In the face of constant vilification and harassment that “caused injustice, alienated law-abiding citizens and created resentment among people whose co-operation could have been invaluable for government and police,” this was an entirely understandable reaction. No doubt, however, there was a politician somewhere during the 1980s blaming the Irish for failing to integrate and perhaps even saying that “for too long we have allowed communities to go their own ways and live separate lives”.
The Irish in Britain were treated as stereotypical 'untrustworthy paddies' for appearing, at least in the minds of the prejudiced, to share a view at odds with British foreign policy, although there is little doubt that support for Irish nationalism was fuelled by what Donovan calls “the feeling of collective isolation and threat” that fosters “sympathy where there may have been none”. But Desai thinks that foreign policy as a key driver of 'radicalisation' is now “lazy thinking”.
He goes on to use the extraordinary example (albeit a prudently opportunist one in the context of Newham's political landscape) of 2009's British Tamil occupation of Parliament Square, citing it as a diaspora community that is “unhappy with our foreign policy and have not resorted to terror” (unlike the deeply suspicious Muslims, presumably).
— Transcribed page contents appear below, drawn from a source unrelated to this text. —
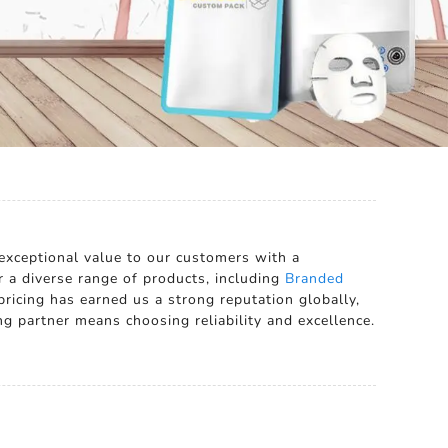
r exceptional value to our customers with a
r a diverse range of products, including
Branded
ricing has earned us a strong reputation globally,
g partner means choosing reliability and excellence.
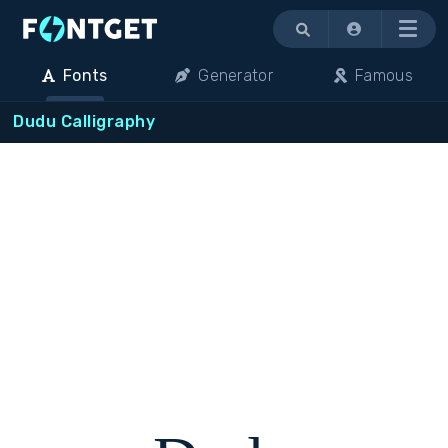
Menu
Fonts
Generator
Famous
Dudu Calligraphy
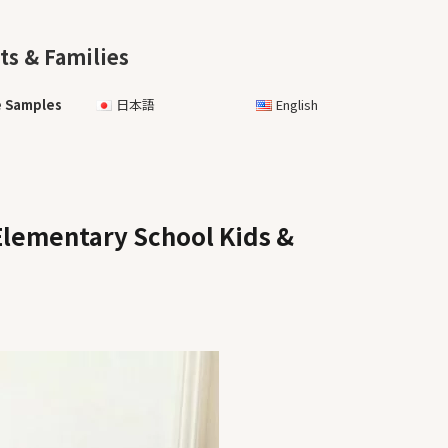
ts & Families
e Samples
日本語
English
Elementary School Kids &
These are the same protesters who were
battered by the police and who are likely to now find themselves on a police database as a different kind of extremist – a “domestic extremist” - that drags in
a wide swathe of activists (including myself) that support attempts to change government policy “outside of the normal democratic process”. Moreover, given the
prominence of flags bearing the emblem of the Liberation Tigers of Tamil Eelam, an organisation proscribed under the Terrorism Act 2000, some of those who took part in the occupation may now find themselves under an even greater level of surveillance by suspicious state agencies.
But that's the problem with trying to define 'extremism' – whatever Councillor Desai thinks it means, the state is neither benign or restrained in who it chooses to include, which is why lumping together 'violent and 'non-violent' extremists is so fraught with risk.
I know he is familiar with the work of the Institute of Race Relations, so perhaps Desai should read
its 2009 report 'Spooked', which concludes that the failed Prevent programme he so vigorously defends has treated the whole Muslim population as a 'suspect community' and and “is counter-productive in reducing the risk of political violence”. The report's author Arun Kundnani was unable to document
any practical Prevent work that was not directed in some way at Muslim communities or, for instance, “find any examples of work that focuses substantially on far-Right extremism”. The bread and butter community events that Desai celebrates in his
Guardian article either have little relevance to actually tackling 'radicalisation' or, if they do, are treated with distrust and suspicion precisely
because of their specific links to a Muslim-focused counter-terrorism agenda.
As
I've written before, Newham council officers responsible for Prevent have denied this but refused to give a single example of activities that do not target Muslims. This is in spite of the fact that the most immediate and prominent threat from 'extremists' probably now comes from the far-Right English Defence League. An
EDL march two weekends ago and not far away in Goodmayes led to attacks on Asians that left three injured and one hospitalised. Must we really wait for the EDL to turn up in Newham before Councillor Desai lays off the grandstanding about Islamic extremism and gets his priorities right?